CAG Report Summary
Rationalisation of Premium in BOT Projects by NHAI
- The Comptroller and Auditor General of India (CAG) released its audit report on the ‘Rationalisation/ Deferment of Premium in Built Operate and Transfer (BOT) projects by the National Highways Authority of India (NHAI)’ on August 4, 2022. Key observations and recommendations of CAG are as follows:
- BOT (Toll) mode of highway development: Under the BOT (Toll) model, bidders of a project either quote viability gap funding (VGF) payable by NHAI or premium payable to NHAI during the construction/concession period. A concessionaire is a private partner who is responsible for financing, constructing, and operating a project during the specified concession period. In 2013, NHAI proposed a scheme to defer the premium payable by concessionaries, to revive the road sector due to a slowdown in the economy. Among the available alternatives, the scheme which was approved involved the rescheduling of premium for all stressed projects. NHAI deferred premium worth Rs 9,296 crore for 20 projects for over eight to 14 years.
- Scheme approved despite alternatives: CAG observed that concession agreements of all BOT projects contained provisions that allowed NHAI to grant relief to the concessionaires. NHAI cited problems faced by concessionaires such as an inability to make payments, which could have led to a loss of Rs 98,115 crore if the projects were terminated. CAG observed that the scheme for deferment of premium had a higher risk of being misused. It observed that providing deferment of eight to 14 years at one go was an undue favour and was detrimental to the financial interest of NHAI. CAG recommended that NHAI should follow existing provisions of concession agreements before proposing new schemes beyond contractual provisions.
- Post-tender amendments for concessionaires: The premium payable by the concessionaries was as per a legal contract which was drawn up after an open bidding process. The premium offered was the only parameter in deciding financial bids. CAG observed that any post-tender amendments amounted to vitiating the tendering process. It recommended NHAI to avoid such post tender amendments which are against the principle of sanctity of contracts.
- Scheme formulated on flawed presumptions: The scheme was initially proposed for 23 projects which were awarded on premium. It was later extended to all stressed projects. CAG observed that out of the 23 projects, 18 were terminated and five had not been completed till December 2019.

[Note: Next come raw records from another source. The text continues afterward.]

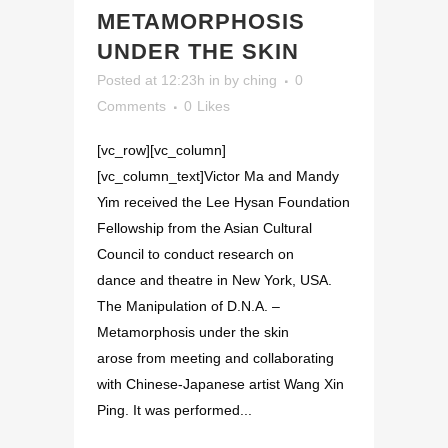
METAMORPHOSIS
UNDER THE SKIN
Posted at 12:23h
in
by
ching
0
Comments
0
Likes
[vc_row][vc_column]
[vc_column_text]Victor Ma and Mandy
Yim received the Lee Hysan Foundation
Fellowship from the Asian Cultural
Council to conduct research on
dance and theatre in New York, USA.
The Manipulation of D.N.A. –
Metamorphosis under the skin
arose from meeting and collaborating
with Chinese-Japanese artist Wang Xin
Ping. It was performed...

- Variation in toll revenue projections: CAG noted that the concessionaries made higher toll revenue projections at the time of raising debt from banks while much lower projections were made while seeking deferment of premiums. The variations ranged between 31% to 85%. CAG observed that higher projections were made to raise more debt, and lower projections were made to benefit from deferment. It noted that NHAI failed to exercise due diligence and review the significant variation in toll projections.
- High debt servicing: CAG observed that there was a huge variation in the total project cost in the concession agreement and the cost achieved by the concessionaire. This led to the concessionaires availing higher debt. The higher debt servicing impacted the subsistence revenue of concessionaries which was in turn related to the premium deferred. CAG recommended that NHAI may introduce a mechanism to review the total project cost/debt to protect its interest in the long term.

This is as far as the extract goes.